● TASK GOAL
Copy exactly the lines of the data below that run from the line holding "από αυτά να βρίσκονται στη φάση" through the line holding "μελλοντική μας ανάπτυξη. Σε παγκόσμιο", both ends included.
(SOURCE RECORDS Opens)
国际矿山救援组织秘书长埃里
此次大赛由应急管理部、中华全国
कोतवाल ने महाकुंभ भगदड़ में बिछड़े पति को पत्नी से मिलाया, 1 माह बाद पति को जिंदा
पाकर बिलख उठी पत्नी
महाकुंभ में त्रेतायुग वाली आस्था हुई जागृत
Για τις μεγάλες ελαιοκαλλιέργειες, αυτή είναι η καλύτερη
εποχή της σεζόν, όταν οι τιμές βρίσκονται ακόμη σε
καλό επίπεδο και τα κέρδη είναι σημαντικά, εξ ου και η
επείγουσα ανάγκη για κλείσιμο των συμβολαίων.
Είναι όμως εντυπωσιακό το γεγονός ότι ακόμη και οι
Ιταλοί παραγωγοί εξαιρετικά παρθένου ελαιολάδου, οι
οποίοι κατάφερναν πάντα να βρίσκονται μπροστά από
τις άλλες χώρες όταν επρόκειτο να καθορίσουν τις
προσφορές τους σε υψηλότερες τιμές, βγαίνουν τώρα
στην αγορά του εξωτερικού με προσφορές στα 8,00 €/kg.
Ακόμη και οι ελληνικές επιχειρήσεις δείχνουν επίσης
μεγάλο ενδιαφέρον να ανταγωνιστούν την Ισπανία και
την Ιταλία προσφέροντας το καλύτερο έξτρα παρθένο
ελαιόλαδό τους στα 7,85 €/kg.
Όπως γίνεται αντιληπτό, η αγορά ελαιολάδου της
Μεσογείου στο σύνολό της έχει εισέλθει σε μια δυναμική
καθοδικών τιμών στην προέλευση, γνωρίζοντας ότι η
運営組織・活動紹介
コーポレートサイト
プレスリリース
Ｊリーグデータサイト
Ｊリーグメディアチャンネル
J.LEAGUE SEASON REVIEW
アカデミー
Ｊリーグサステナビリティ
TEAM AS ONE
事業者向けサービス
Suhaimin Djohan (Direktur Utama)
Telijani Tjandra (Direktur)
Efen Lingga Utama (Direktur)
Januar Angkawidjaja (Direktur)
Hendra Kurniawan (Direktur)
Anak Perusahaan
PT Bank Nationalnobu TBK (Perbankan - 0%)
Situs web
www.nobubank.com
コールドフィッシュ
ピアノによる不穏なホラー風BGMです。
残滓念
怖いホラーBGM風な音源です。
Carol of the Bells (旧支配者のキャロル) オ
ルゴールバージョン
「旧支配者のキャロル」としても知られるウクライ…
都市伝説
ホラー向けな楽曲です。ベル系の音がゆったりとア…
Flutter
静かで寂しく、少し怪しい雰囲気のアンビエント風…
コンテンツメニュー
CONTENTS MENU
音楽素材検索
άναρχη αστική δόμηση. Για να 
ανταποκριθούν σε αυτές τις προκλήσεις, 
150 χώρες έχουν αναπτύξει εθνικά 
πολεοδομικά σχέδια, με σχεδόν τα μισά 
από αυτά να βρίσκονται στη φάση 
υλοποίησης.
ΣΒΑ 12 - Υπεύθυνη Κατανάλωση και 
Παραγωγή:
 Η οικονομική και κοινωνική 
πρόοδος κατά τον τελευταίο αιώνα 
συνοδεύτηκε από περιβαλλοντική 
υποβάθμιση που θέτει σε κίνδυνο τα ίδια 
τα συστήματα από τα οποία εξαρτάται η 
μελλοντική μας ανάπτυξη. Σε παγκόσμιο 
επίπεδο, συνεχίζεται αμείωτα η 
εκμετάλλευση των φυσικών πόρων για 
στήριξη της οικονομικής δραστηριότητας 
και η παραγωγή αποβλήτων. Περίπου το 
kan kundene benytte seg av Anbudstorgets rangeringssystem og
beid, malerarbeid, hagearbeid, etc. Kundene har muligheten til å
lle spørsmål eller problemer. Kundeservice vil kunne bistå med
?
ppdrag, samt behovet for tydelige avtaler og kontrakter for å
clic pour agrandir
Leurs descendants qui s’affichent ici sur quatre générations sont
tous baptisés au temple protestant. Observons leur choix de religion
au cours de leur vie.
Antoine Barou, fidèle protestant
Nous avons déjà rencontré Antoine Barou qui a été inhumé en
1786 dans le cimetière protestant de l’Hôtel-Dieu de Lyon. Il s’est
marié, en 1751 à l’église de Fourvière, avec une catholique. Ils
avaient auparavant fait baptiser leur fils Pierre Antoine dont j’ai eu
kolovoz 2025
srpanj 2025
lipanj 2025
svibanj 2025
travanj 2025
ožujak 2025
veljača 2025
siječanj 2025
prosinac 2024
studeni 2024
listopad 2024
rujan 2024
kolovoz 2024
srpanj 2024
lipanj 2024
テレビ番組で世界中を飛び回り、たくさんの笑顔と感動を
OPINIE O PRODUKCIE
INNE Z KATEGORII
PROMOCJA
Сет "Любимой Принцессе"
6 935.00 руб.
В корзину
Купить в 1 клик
(SOURCE RECORDS Closes)
● RESULT OF THIS TASK
από αυτά να βρίσκονται στη φάση 
υλοποίησης.
ΣΒΑ 12 - Υπεύθυνη Κατανάλωση και 
Παραγωγή:
 Η οικονομική και κοινωνική 
πρόοδος κατά τον τελευταίο αιώνα 
συνοδεύτηκε από περιβαλλοντική 
υποβάθμιση που θέτει σε κίνδυνο τα ίδια 
τα συστήματα από τα οποία εξαρτάται η 
μελλοντική μας ανάπτυξη. Σε παγκόσμιο 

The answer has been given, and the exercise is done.